I have been dying to make these dark chocolate and red wine cookies ever since I found the recipe this summer, and I'm very excited to finally cross them off my baking bucket list! It's taken me so long because I'm not a huge red wine drinker, so I rarely ever have any on hand. It's a different story altogether with the dark chocolate though, as I usually have at least 3-4 different bars of it in my freezer at one time! The perfect opportunity to make these finally presented itself a couple of weeks ago when my good friend left half a bottle of red wine at my house after a party.
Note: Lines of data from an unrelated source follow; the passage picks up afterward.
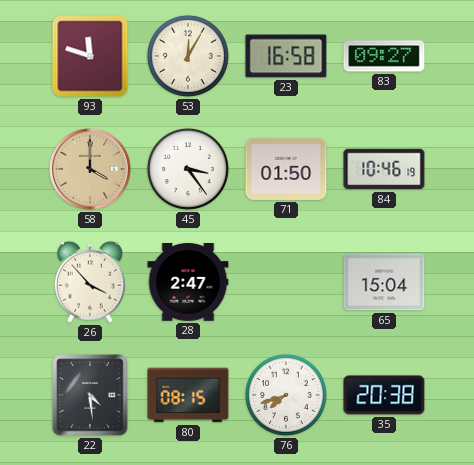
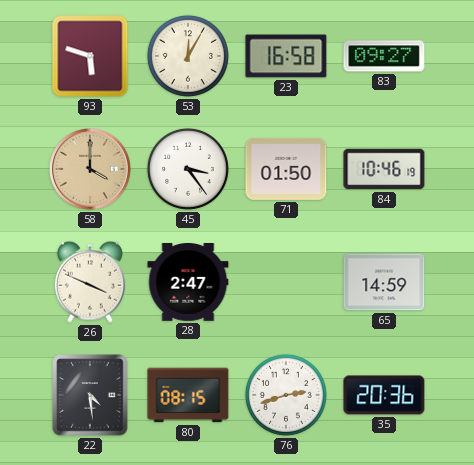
93: 11:48 -> 5:48
26: 3:53 -> 3:49
65: 15:04 -> 14:59
76: 7:42 -> 2:42
35: 20:38 -> 20:36
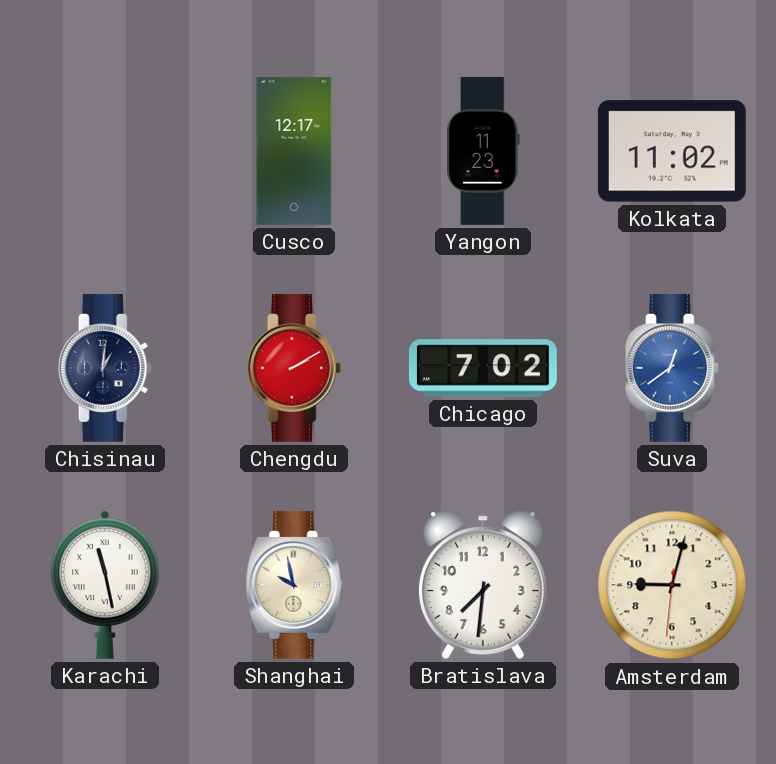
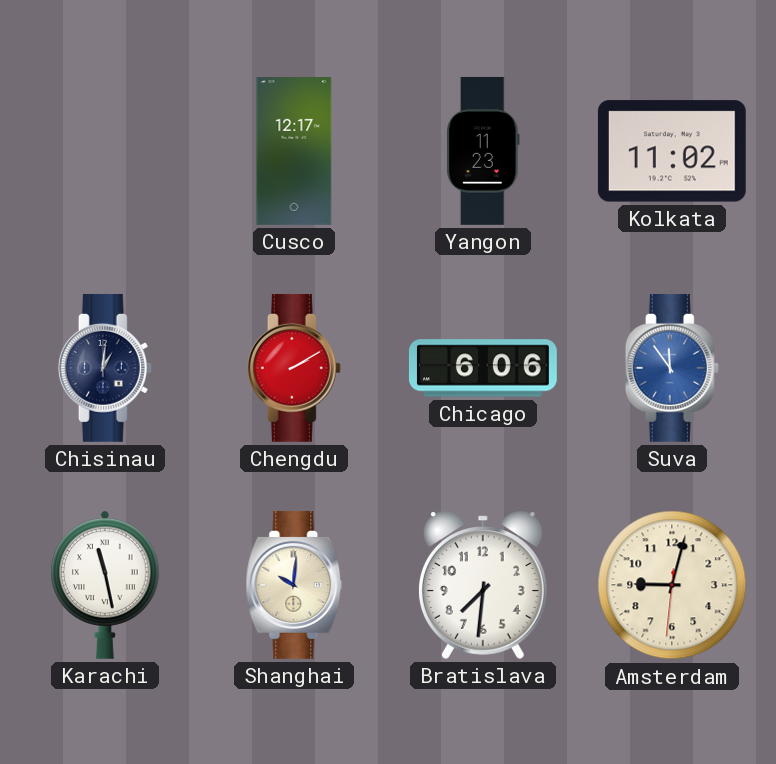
Chicago: 7:02 -> 6:06
Suva: 12:39 -> 11:54
Shanghai: 9:58 -> 10:01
Moral of this story: If you leave alcohol at my house you may only get it back in the form of baked goods!

I can't think of a more rich, indulgent combination than dark chocolate and red wine. The batter definitely showcases the red wine flavour, but once the cookies are baked they are left with just the smallest hint. The intensity of the red wine flavour might also depend on the type of wine you use, but there's no denying the presence of bold dark chocolate in this soft, chewy cookie. If there was ever a cookie that could be called sexy, then this cookie would definitely be the one.


1 and 1/2 cups all-purpose flour
3/4 cup cocoa powder
1 tsp. salt
1 tsp. baking soda
1 stick (1/2 cup) unsalted butter, room temperature
3/4 cup white sugar
3/4 cup brown sugar
1 egg
1 tsp. vanilla extract
1/2 cup red wine (I used a Shiraz)
10oz. (about 1 and 1/4 cups) dark chocolate, roughly chopped


Preheat the oven to 375 degrees F. Line cookie sheets with parchment paper.

In a medium bowl, whisk together the flour, cocoa powder, salt, and baking soda. Set aside.

In a separate large bowl, cream together the butter, white sugar, and brown sugar with an electric mixer until combined and smooth. Add in the egg, vanilla, and red wine. Continue to mix until combined.

Slowly add in the dry ingredients, mixing on low speed until combined. Fold in the chopped dark chocolate until evenly distributed in the batter.

Spoon the batter onto the prepared cookie sheets, spacing about 1-2" apart. Bake for 8-10 minutes. Remove the cookie sheets from the oven and allow the cookies to cool for 2-3 minutes on the sheet before transferring to a wire rack.

Enjoy with a glass of your favourite red.

*Recipe adapted from Keep It Simple Foods

Wednesday, November 7, 2012

Coconut Curry Sweet Potatoes and Quinoa

This is a warm, comforting meal that is perfect as the temperature starts to drop. Thanks to the slow cooker it comes together in no time at all, so you can leave it to cook during the day and come home to a hearty, delicious meal. The coconut milk makes the quinoa super light and fluffy, and provides a great hint of flavour to accompany the curry and other spices. Sweet potatoes and carrots add lots of colour to brighten up your plate and provide a boost of Vitamin A! 


1 medium/large sweet potato, cubed - I leave the skin on my sweet potatoes for some added fibre and texture, but you can feel free to peel them if you don't like the skin
2 large carrots, chopped
1 cup cherry tomatoes, or chopped tomatoes
1 400mL can coconut milk
1 and 1/2 cups plan, unsweetened almond/soy/cow milk
1 and 1/2 tsp. yellow curry powder
1 tsp. garam masala
1/2-2 tsp. ground cayenne pepper - This will just give the dish the tiniest hint of heat, but if you like it spicy then add more and adjust to your taste
4 cups cooked quinoa - If you don't have quinoa you can also substitute with basmatic or brown rice
Fresh cilantro, to garnish


Place all ingredients, except quinoa and cilantro, in a slow cooker and stir to combine. Cook on medium heat for 4 hours or low heat for 6 hours. It will look a little liquid-y but once you add the quinoa it will absorb a lot of the liquid and thicken up. Add in the cooked quinoa during the last 15-20 minutes. Alternately, you could add 2 cups of uncooked quinoa from the beginning with the recommended amount of liquid on the package (most likely between 4-5 cups) to cook along with all the other ingredients. Garnish with fresh cilantro before serving.